Perjalanan yang ditempuh antara rumah
ke sekolah membutuhkan waktu 15 menit berjalan kaki. Dan sepanjang waktu itu,
aku menghabiskannya bersama lambang. Ternyata dia nggak se cuek itu, dia
nyambung diajak ngobrol meskipun yah sedikit kaku. Dia menyukai berjalan kaki
di pagi hari dan berangkat ke sekolah lebih awal karena suasana sejuk di
sekitar sekolah hanya bisa di nikmati saat sendiri. Dia benar benar menyukai
kesendirian. Gerbang sekolah sudah terlihat, dan itu menyudahi obrolan kami.
“Boleh kita ngobrol lagi?” tanyanya,
seperti aku akan segera hilang dengan dua sayap imajiner yang hanya dia saja
melihatnya.
“Kapanpun kamu mau. Kecuali jam 12
malem di atas pohon beringin ya..” kataku menggodanya. Dia tertawa kecil,
memarkir sepedanya dan melambai kepadaku sebelum masuk ke kelasnya.
Seperti biasa, kelas 3 SMU merupakan kelas terakhir dari semua
kejenuhan yang berpusat dari setumpuk latihan soal menjelang ujian nasional.
Persamaan lingkaran dan garis singgung, suku banyak, algoritma sisa dan
sekumpulan bab dari matematika yang membuat mata ku berkunang kunang. Aku
menahan nafas lalu mengeluarkannya pelan pelan, sama seperti ibu ibu yang akan
melahirkan. Rasanya akan selalu sama setiap aku melakukannya walau ber ulang
ulang, tenang. Aku duduk di bangku pinggir lapangan basket yang sepi. Aku masih
belum faham kenapa orang orang disini cuek sekali. Masih seperti kemarin
tentunya, tanpa teman.
Aku menyandarkan punggungku ke bangku dan mulai membuka komik
chapter terbaru yang baru kuterima kemarin malam. Rasanya sangat menyenangkan untuk
menyingkirkan rumus rumus menyebalkan di buku latihanku itu.
“Hei..” Keluhku saat komik yang ku baca di rebut seseorang.
Lambang, dia tersenyum.
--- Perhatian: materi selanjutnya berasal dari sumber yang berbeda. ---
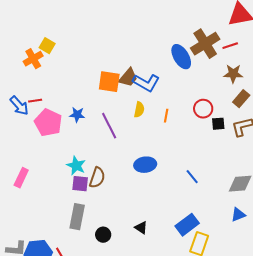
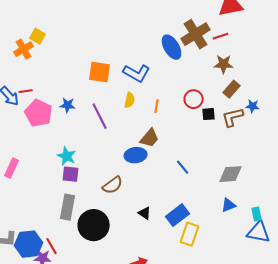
brown trapezoid: (128, 78) -> (150, 138), moved
brown semicircle: (97, 178) -> (113, 185), moved, turned 35
black triangle: (141, 228) -> (145, 213), moved
black circle: (103, 235) -> (94, 225), size x2.0

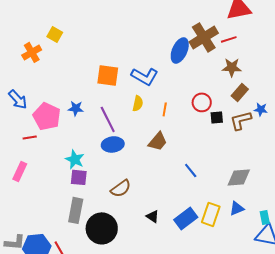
yellow square: (38, 36) -> (55, 34), moved
blue ellipse: (172, 47) -> (180, 50), turned 55
red line: (26, 91) -> (30, 137), moved
blue ellipse: (136, 155) -> (113, 144), moved
yellow rectangle: (190, 234) -> (211, 214), moved

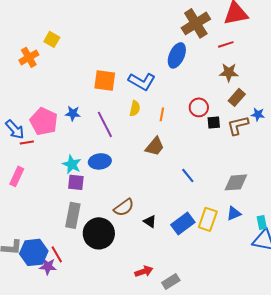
brown cross: (204, 37) -> (196, 23), moved
blue arrow: (18, 99) -> (15, 129), moved
blue ellipse: (113, 144) -> (100, 161), moved
brown semicircle: (121, 188) -> (124, 207), moved

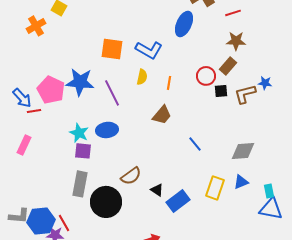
brown rectangle: (237, 97) -> (228, 66), moved
blue star: (73, 113) -> (80, 82), size x1.8
blue rectangle: (183, 223) -> (178, 201), moved

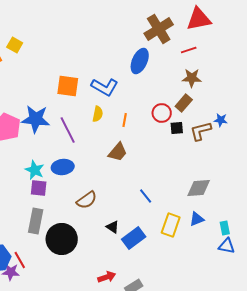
blue line: (195, 144) -> (146, 196), moved
brown semicircle: (131, 176) -> (87, 200), moved
blue triangle: (271, 209) -> (227, 246), size x0.7

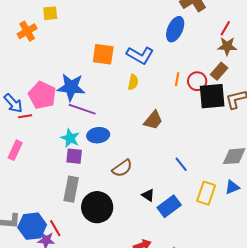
yellow square: (15, 45) -> (50, 13), turned -35
red line: (189, 50) -> (225, 28), moved, turned -42
orange line: (125, 120) -> (177, 79), moved
black square: (177, 128) -> (212, 96), size x2.0
purple line: (68, 130) -> (82, 109), moved, turned -44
Oh tuhan jangan menatapku dengan senyuman itu.
“Jangan baca komik di sekolah ini, nanti kamu kena kutukan..” kata
Lambang
“Lambang, harga beras hampir naik 500 rupiah tiap bulan dan kamu
masih percaya kutukan..” aku mengrenyit dan menatapnya aneh.
“kamu lihat cowok yang baru masuk? Namanya Adrian, dia jago banget
main basket..” Lambang mengarahkanku untuk melihat cowok tinggi dan gak kalah
cakepnya dibanding dia. Cowok itu berjalan memasuki lapangan dengan bola basket
di tangan kanan nya.
“Terus?” tanyaku masih belum faham kenapa lambang membicarakan
adrian.
“kamu hati hati sama bola itu. Kutukan komik.” Lambang tersenyum simpul lalu beralih menatap
buku latihan soalnya. Belum ada 5 menit setelah Lambang mengingatkanku, bola
yang dimainkan adrian nyaris menghantam mukaku kalau saja tangan Lambang tidak
menghadangnya. Tepat satu centi di depan hidungku. Aku menatap Lambang dengan
pandangan aneh , campuran antara kagum, berterima kasih dan masih belum percaya
kalau apa yang di katakannya tadi bena benar terjadi.
“Ikut aku, disini banyak kutukan yang gak baik buat kamu..” kata
Lambang, lagi lagi dengan kata kutukan. Aku membereskan barang barangku dan
mengikutinya dari belakang.
Dia mengeluarkan sepedanya, dan menyuruhku naik. Tidak bisa
disebut dia memboncengku, karena aku berdiri dan menopangkan kaki ku di pijakan
ban belakang. Sepeda lambang tidak ada boncengan, terpaksa aku harus berdiri
dan menjaga keseimbangan tubuhku dengan memegang bahu lambang.
“Jujur ini baru pertama kalinya aku kayak gini, apa aku berat?”
tanyaku kepada lambang sambil tertawa kecil, menikmati kekonyolan kami. Kami
bukan anak kecil dan badanku tidak semungil dulu untuk di bonceng seperti ini.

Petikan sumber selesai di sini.